Pengertian filsafat secara sederhana dapat di mengerti dari namanya sediri, yaitu filsafat di jadikan asas dan pandangan dasar bagi pelaksanaan pendidikan akan tetapi persoalan sesungguhnya tidaklah sesederhana itu. Sedangkan pendidikan menurut undang-undang sistem pendidikan nasional adalah usaha sadar untuk menyiapkan peserta didik melalui kegiatan bimbingan, pengajaran, dan atau latihan bagi peranannya di masa yang akan datang. Pengertian Pendidikan, baik sebagai bidang ilmu pengetahuan maupun sebagai pembinaan manusia, sedimikian luas ruang lingkup dan problematikanya, demikian pula pengertian filsafat, sebagai ilmu yang paling komprehensif.

Untuk sekedar menjelaskan pengertian sebagai suatu tingkah laku dan pendekatan memahami pendidikan lebih lanjut, mengerti sesuatu dari segi difinisi agaknya dapat diterima. Tetapi untuk mengerti sesuatu sebagaimana mestinya, melalui difinisi saja bukanlah tindakan bijaksana. Sebab, sebagaimanapun pengertian melalui difinisi, tentang sesuatu konsepsi abstrak, akan selalu tidak representatif.

Pemerintah sebagai penyelenggara pendidikan nasional, agaknya telah menyadari dampak sistem pendidikan sentralistik. Kurikulum di seragamkan dari pusat sampai kepelosok daerah, tanpa melihat apa yang dibutuhkkan masing-masing daerah tersebut. Potensi yang semestinya dapat dioptimalkan justru tidak tergarap sebagaimana mestinya. Dengan di gulirkannya otonomi daerah yang berimplikasi terhadap otonomi pendidikan ( sekolah ), setidaknya memberikan harapan kepada daerah untuk mengembangkan potensi dari kebutuhan daerah masing-masing.

Toffler ( 1970 ) menganalogikan sekolah dengan sebuah pabrik, memang sebenarnya usaha pendidikan itu tidak dapat disamakan dengan pabrik. Tetapi jika dilihat dari proses mekanismenya ada persamaan antara keduanya. Yaitu membutuhkan bahan mentah-siswa- ( raw input ) untuk memproses siswa menjadi orang yang profesional sebagai keluaran ( out put ) di perlukan sarana dan prasaran.
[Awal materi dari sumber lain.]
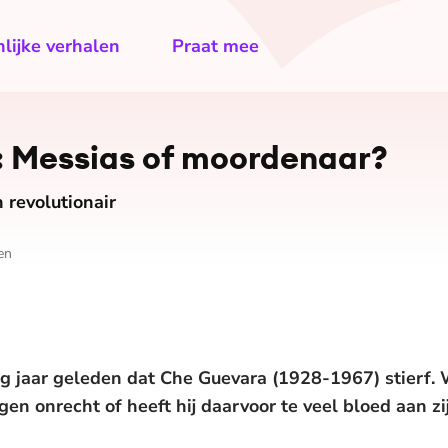
lijke verhalen
Praat mee
 Messias of moordenaar?
 revolutionair
en
tig jaar geleden dat Che Guevara (1928-1967) stierf. 
gen onrecht of heeft hij daarvoor te veel bloed aan z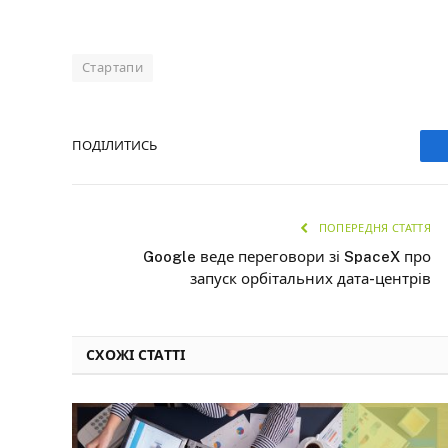
Стартапи
ПОДІЛИТИСЬ
ПОПЕРЕДНЯ СТАТТЯ
Google веде переговори зі SpaceX про
запуск орбітальних дата-центрів
СХОЖІ СТАТТІ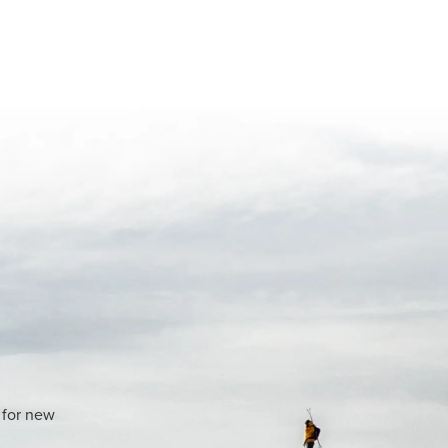
 for new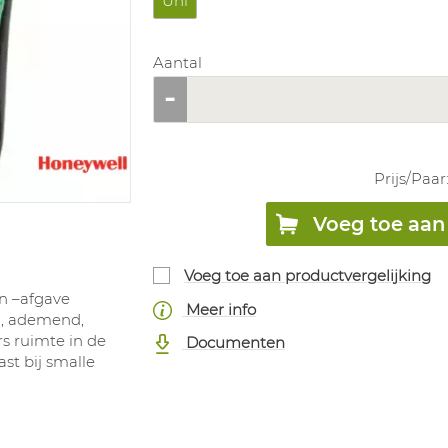
Uni
Aantal
Prijs/
Paar
Voeg toe aan 
Voeg toe aan productvergelijking
n –afgave
Meer info
l, ademend,
rs ruimte in de
Documenten
t bij smalle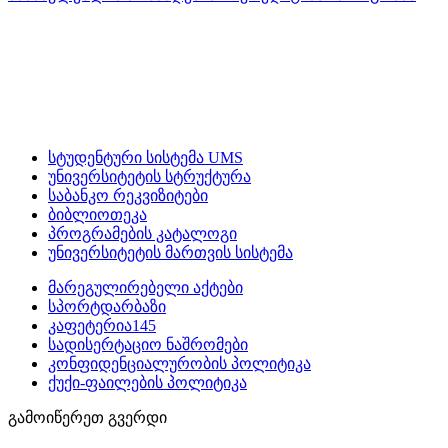
სტუდენტური სისტემა UMS
უნივერსიტეტის სტრუქტურა
საბანკო რეკვიზიტები
ბიბლიოთეკა
პროგრამების კატალოგი
უნივერსიტეტის მართვის სისტემა
მარეგულირებელი აქტები
სპორტდარბაზი
კაფეტერია145
სადისერტაციო ნაშრომები
კონფიდენციალურობის პოლიტიკა
ქუქი-ფაილების პოლიტიკა
გამოიწერეთ გვერდი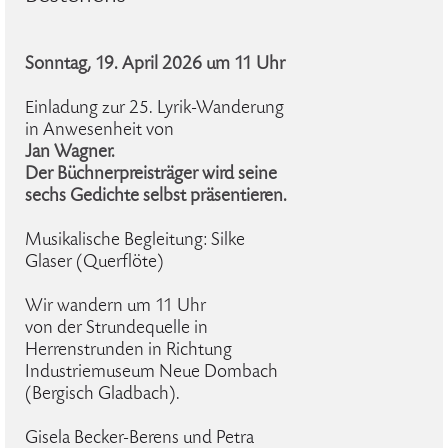
Sonntag, 19. April 2026 um 11 Uhr
Einladung zur 25. Lyrik-Wanderung
in Anwesenheit von
Jan Wagner.
Der Büchnerpreisträger wird seine
sechs Gedichte selbst präsentieren.
Musikalische Begleitung: Silke
Glaser (Querflöte)
Wir wandern um 11 Uhr
von der Strundequelle in
Herrenstrunden in Richtung
Industriemuseum Neue Dombach
(Bergisch Gladbach).
Gisela Becker-Berens und Petra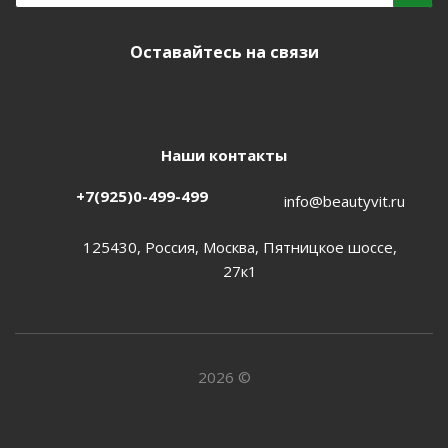
Оставайтесь на связи
Наши контакты
+7(925)0-499-499
info@beautyvit.ru
125430, Россия, Москва, Пятницкое шоссе,
27к1
2026 ©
Yang ditangani dan di kelola oleh “ pekerja “ atau manager pendidikan yang profesional, yang melakukan pekerjaan secara tidak asal-asalan, dengan menggunakan prosedur, program administrasi yang baik. memang analog tersebut sangat bagus, apabila memang sumber daya manusianya diatas rata-rata sukses. Tapi setelah kita tengok pada wacana ke Indonesiaan, berjuta masalah sudah menanti sehingga pabrik yang akan menghasilkan produk bermutu jauh dari harapan.

  • Ontologi
Penanganan pendidikan nasional, masa transisi ini permasalahan sudah sedemikian kompleks. Apabila pada tahun 70 - an dan 80 -an sistem pendidikan kita menjadi kiblat pendidikan Asia Tenggara. Namun memasuki era 90 – an bangsa Indonesia seolah telah terbuai dengan orde pembangunan . yang berdampak merosotnya kualitas pendidikan. Apabila kita kembali kepada hakikat pendidikan menurut ki Hajar Dewantara ialah proses pengumpulan masalah-masalah serta penemuan dan peningkatan kualitas hidup pribadi serta masyarakat yang berlangsung seumur hidup. Maka penanggulangan masalah guna meningkatkan kualitas harus mampu mengetahui hakikat dari unsur pendidikan itu. Manusia sebagai salah satu unsur pokoknya, menempati potensi penting sebab tanpa pendidikan manusia tidak dapat menjadi manusia . Binatang tidak memerlukan pendidikan, dan tidak pula dapat dididik. Pada binatang hanya dapat dilakukan dressur. Dalam pandangan Martin Buber kelihatan bahwa hakikat manusia sangat memerlukan pendidikan.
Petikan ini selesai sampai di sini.